Kazakh politician (born 1983)

Älibek Säkenūly Quantyrov (Әлібек Сәкенұлы Қуантыров; born 14 November 1983) is a Kazakh politician, financier and diplomat serving as the Minister of Ecology and Natural Resources since 2026. Previously, he was the Deputy Minister of Foreign Affairs from 2024 to 2026 and Minister of National Economy from 2022 to 2024.

== Biography ==
=== Education and personal life ===
Born in Guryev (now Atyrau), Quantyrov graduated from Tomsk State University in 2006 with degrees in Finance and Credit, and in Linguistics and Intercultural Communication. In 2010, he received an M.A. in Applied Economics from the University of Michigan under the Bolashak international scholarship. He is a member of the Presidential Youth Personnel Reserve 1.0 and speaks Kazakh, English, Spanish, German, and Russian.

=== Career ===
From September 2005 to February 2006, he worked as a leading specialist in the Department of Internal Administration and the Department of International Relations of the Ministry of Economy and Budget Planning. In 2007, he completed a two-month internship and policy seminar at the Ministry of Finance of Japan in Tokyo.
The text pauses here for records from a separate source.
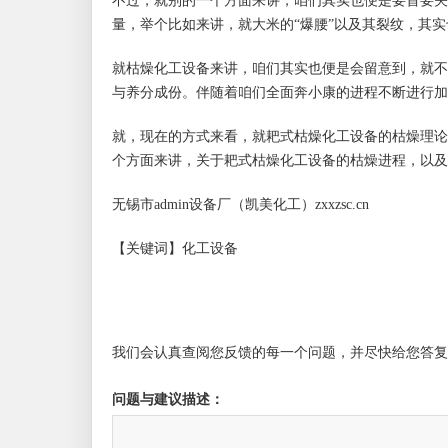
不过，就别的一个方面来讲，咱们其实也便是要首要关
量，举个比如来讲，就大米的
“爆腰”以及其裂纹，其
就枯燥化工设备来讲，咱们其实也便是会留意到，就不
与养分成份。伴随着咱们全面奔小康的进程不断进行加
就，现在的方式来看，就耙式枯燥化工设备的枯燥理论
个方面来讲，关于耙式枯燥化工设备的枯燥进程，以及
无锡市admin设备厂（凯美化工）
zxxzsc.cn
【关键词】
化工设备
我们会认真查阅您反馈的每一个问题，并尽快给您答复
问题与建议描述：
Between February 2006 and October 2010, he was an expert and chief expert in the Department of Investment Policy and Planning of the Ministry of Economy and Budget Planning and later the Ministry of Economic Development and Trade. In November 2010, he became head of the Strategic Research Department of the Ministry of Economic Development and Trade.

From 2010 to 2013, he served as deputy director of the Department of Budget Policy and Planning and the Department of Budget Planning and Forecasting at the Ministry of Finance. In 2013, he worked as deputy chairman of the Committee for Geology and Subsoil Use of the Ministry of Industry and New Technologies.

From June 2013 to April 2019, Quantyrov held posts in the Administration of the President as deputy head of the Center for Strategic Research and Analysis and Deputy Head of the Department of Socio-Economic Monitoring. Between April 2019 and February 2021, he was deputy head of the Office of the First President – Elbasy of the Republic of Kazakhstan.

From 25 February 2021, he served as Vice Minister of National Economy.

Quantyrov was appointed Minister of National Economy on 11 January 2022 by President Kassym-Jomart Tokayev, during which he outlined the government's anti-inflation plan to the Mäjilis, reporting that utility tariff hikes had been frozen, exports of key goods restricted, six-month fuel caps and export bans introduced, and proposing further steps such as boosting spring sowing financing, expanding import-substitution projects, tightening market and price monitoring, reducing intermediaries in fuel markets, and revising the agro-industrial subsidy system. Quantyrov was later reappointed on 4 April 2023, serving in this post until 6 February 2024, when he was replaced by Nurlan Baibazarov following the resignation of Älihan Smaiylov's government.

On 1 April 2024, he became CEO of the Kazenergy Association.

On 30 July 2024, by president Kassym-Jomart Tokayev's decree Quantyrov was appointed deputy minister of foreign affairs of Murat Nurtileu.

Following the resignation of the first Oljas Bektenov Government, on 3 September 2026, Älibek Quantyrov's candidacy for minister of ecology and natural resources was approved by the Kurultai and confirmed by Tokayev's decree, after which he joined the second Bektenov Government.